Cesc Fabregas, l'architetto del miracolo Como, si è concesso una lunga riflessione sul momento magico della sua squadra, ormai proiettata stabilmente nell'élite del calcio europeo. Il tecnico spagnolo ha sottolineato come la scalata dei lariani, passati dalla Serie B alla qualificazione in Champions League in soli due anni e mezzo, rappresenti un caso unico nel panorama internazionale. Nonostante gli investimenti significativi della proprietà, stimati intorno ai 400 milioni di euro, Fabregas ha difeso con vigore il progetto societario, evidenziando come la velocità di crescita del club non abbia precedenti storici. Ha citato esempi illustri come il Paris Saint-Germain o l'Arsenal, che hanno impiegato molto più tempo per raggiungere traguardi simili, ribadendo che il monte ingaggi del Como resta comunque inferiore a quello di molte altre realtà consolidate della Serie A.

Analizzando lo stato attuale del campionato italiano, l'allenatore non ha avuto dubbi nell'indicare l'Inter come il punto di riferimento assoluto. Secondo Fabregas, la compagine nerazzurra rappresenta il picco massimo per organizzazione e qualità tecnica, un modello da studiare per chiunque voglia competere ai massimi livelli. Un elogio particolare è stato riservato a Lautaro Martinez, definito senza mezzi termini come il giocatore più forte del torneo. Lo spagnolo ha ammesso con un sorriso che, se dovesse partecipare a una lega di Fantacalcio, l'attaccante argentino sarebbe il suo primissimo acquisto, a testimonianza di una stima profonda per un calciatore capace di spostare gli equilibri in ogni partita.
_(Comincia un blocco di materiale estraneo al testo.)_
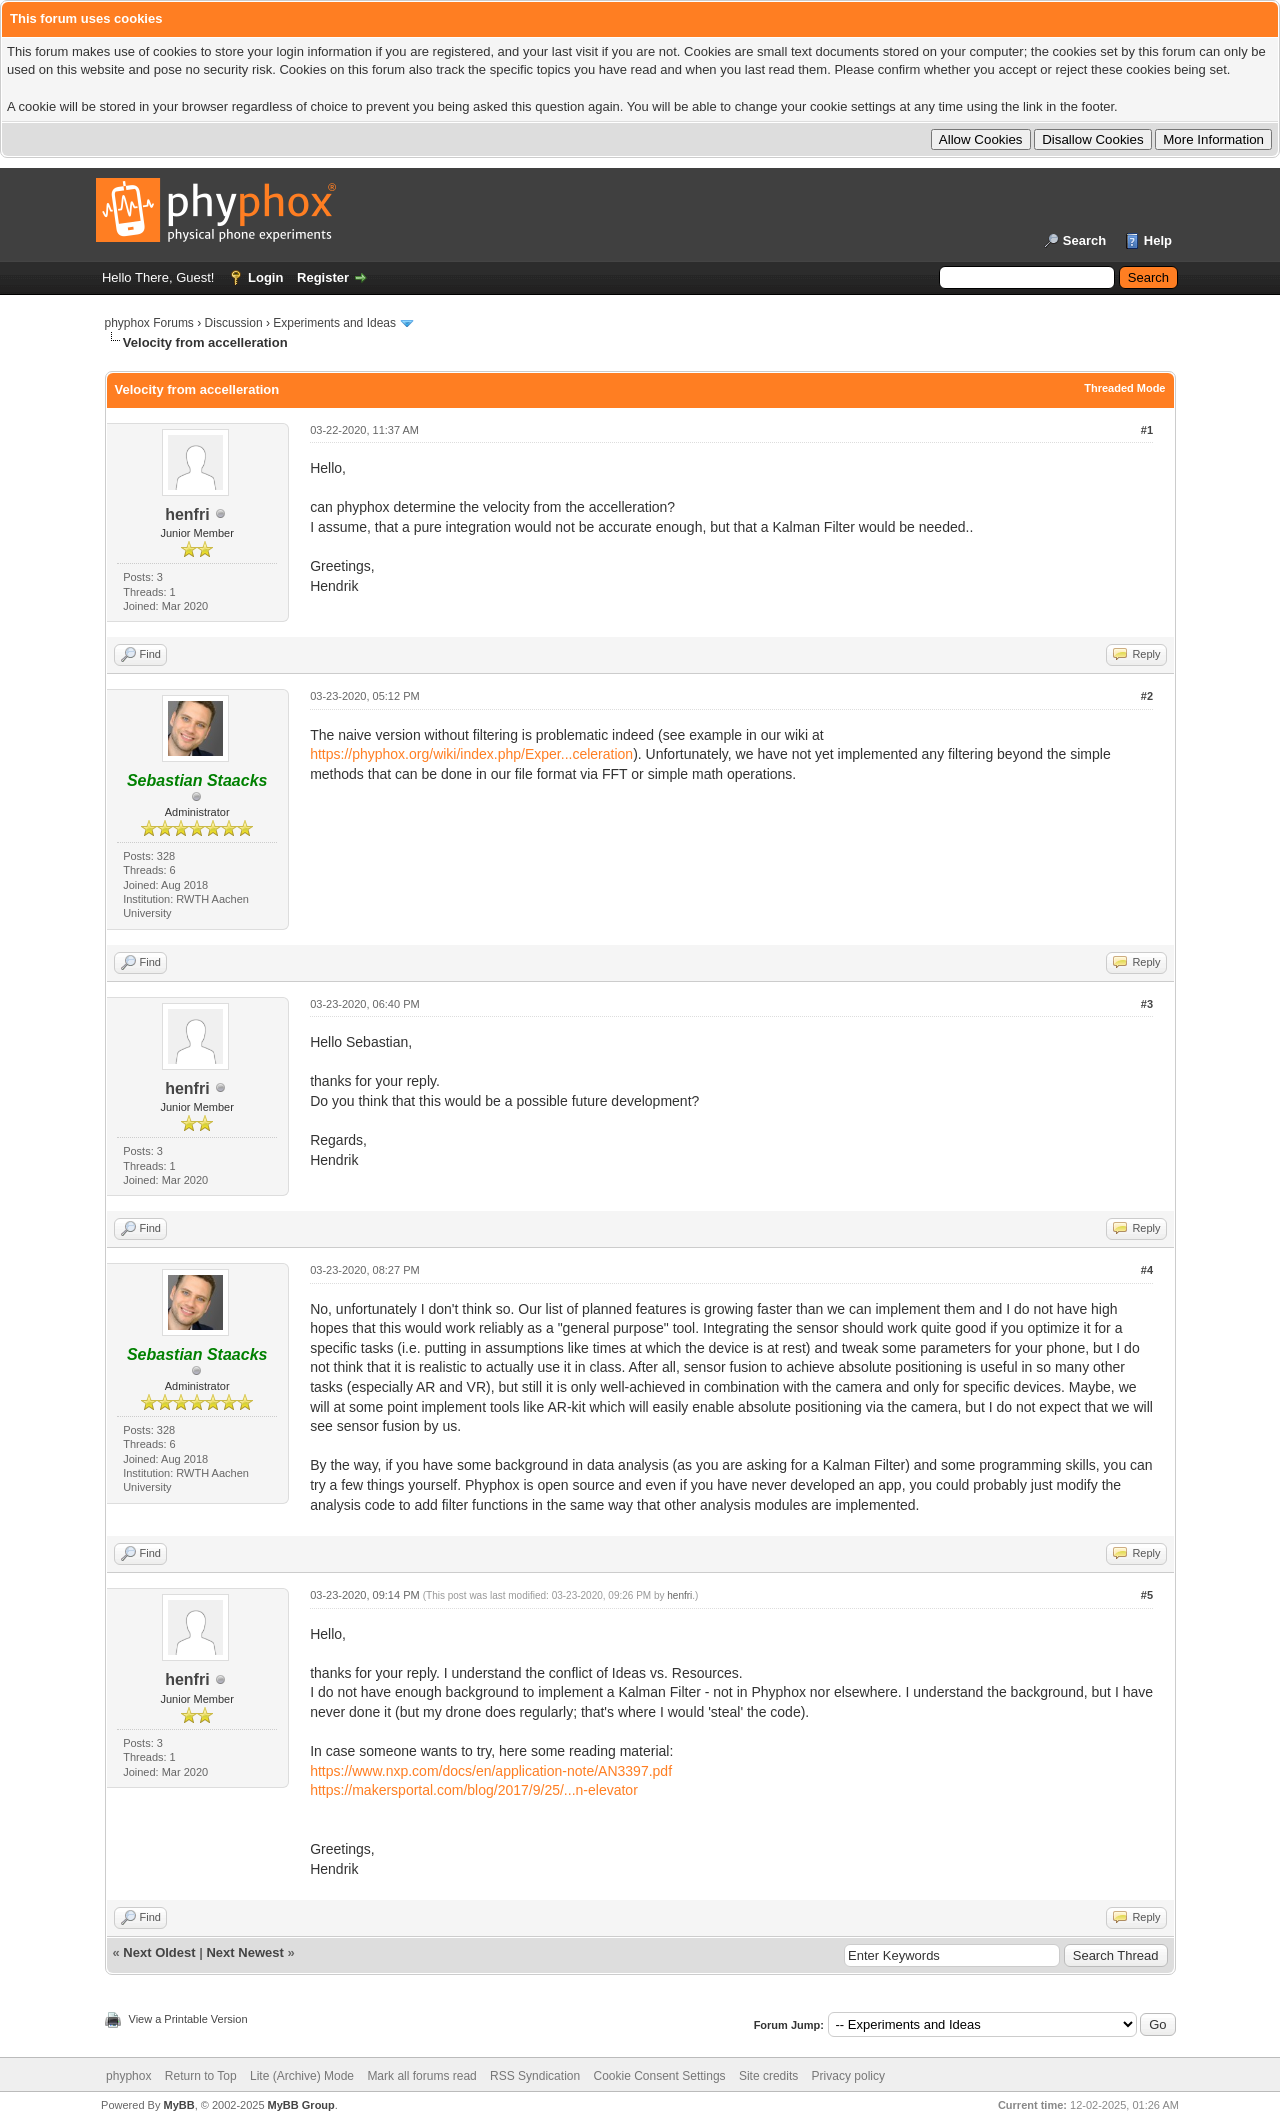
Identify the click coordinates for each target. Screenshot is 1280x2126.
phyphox (128, 2076)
Il tecnico si è poi soffermato sui singoli che stanno rendendo grande il suo Como, spendendo parole d'oro per il giovane talento Nico Paz. Fabregas ha azzardato un paragone pesante, affermando che le movenze e la visione di gioco del ragazzo gli ricordano da vicino quelle di Kakà, un'icona del calcio mondiale. Durante l'intervista, non è mancato un momento di commozione nel ricordare il suo ex compagno di squadra Andres Iniesta, descritto semplicemente con la frase: "Lui era il calcio". Questo legame tra il passato glorioso da calciatore e il presente da allenatore innovativo sembra essere la chiave del successo di Fabregas, capace di trasmettere ai suoi uomini una mentalità vincente e una proposta di gioco sempre propositiva.
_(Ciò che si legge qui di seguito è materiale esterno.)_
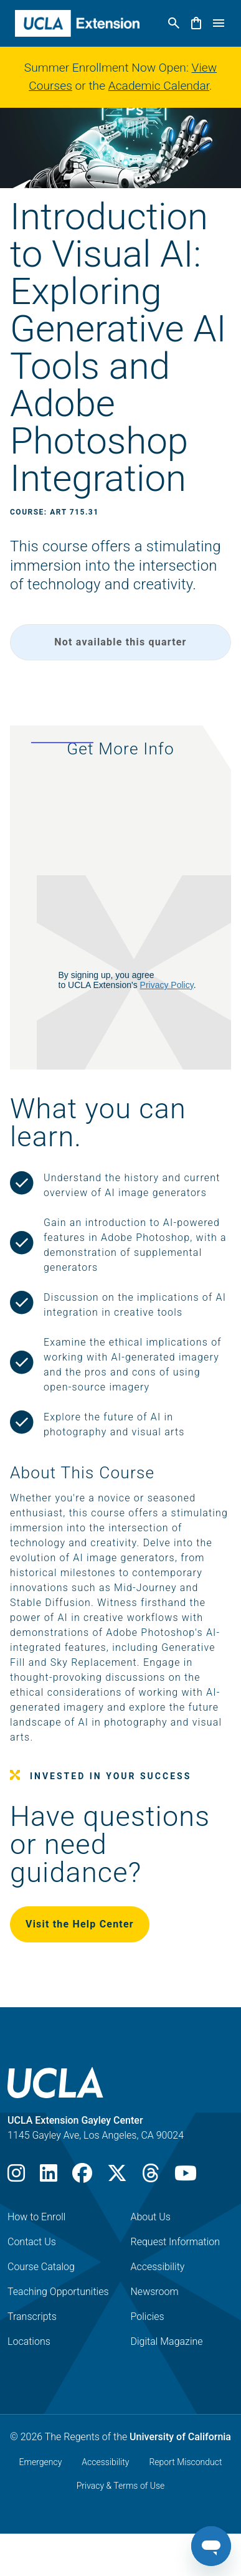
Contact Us (31, 2242)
Infine, Fabregas ha voluto fare chiarezza sul proprio futuro e sulle numerose voci di mercato che lo hanno accostato a panchine prestigiose durante l'ultima estate. Ha confermato di aver ricevuto manifestazioni d'interesse concrete da parte di club del calibro di Inter, Milan, Roma, Napoli e Bayer Leverkusen. Tuttavia, nonostante abbia incontrato alcuni dirigenti per una questione di rispetto professionale, la sua decisione di restare a Como non è mai stata in discussione. Il tecnico ha ribadito la sua totale lealtà al presidente e al progetto lariano, spiegando che una volta presa una decisione non torna mai sui suoi passi. La sfida della Champions League con il Como rappresenta per lui il coronamento di un sogno e l'inizio di un nuovo capitolo che promette di regalare ancora molte sorprese ai tifosi.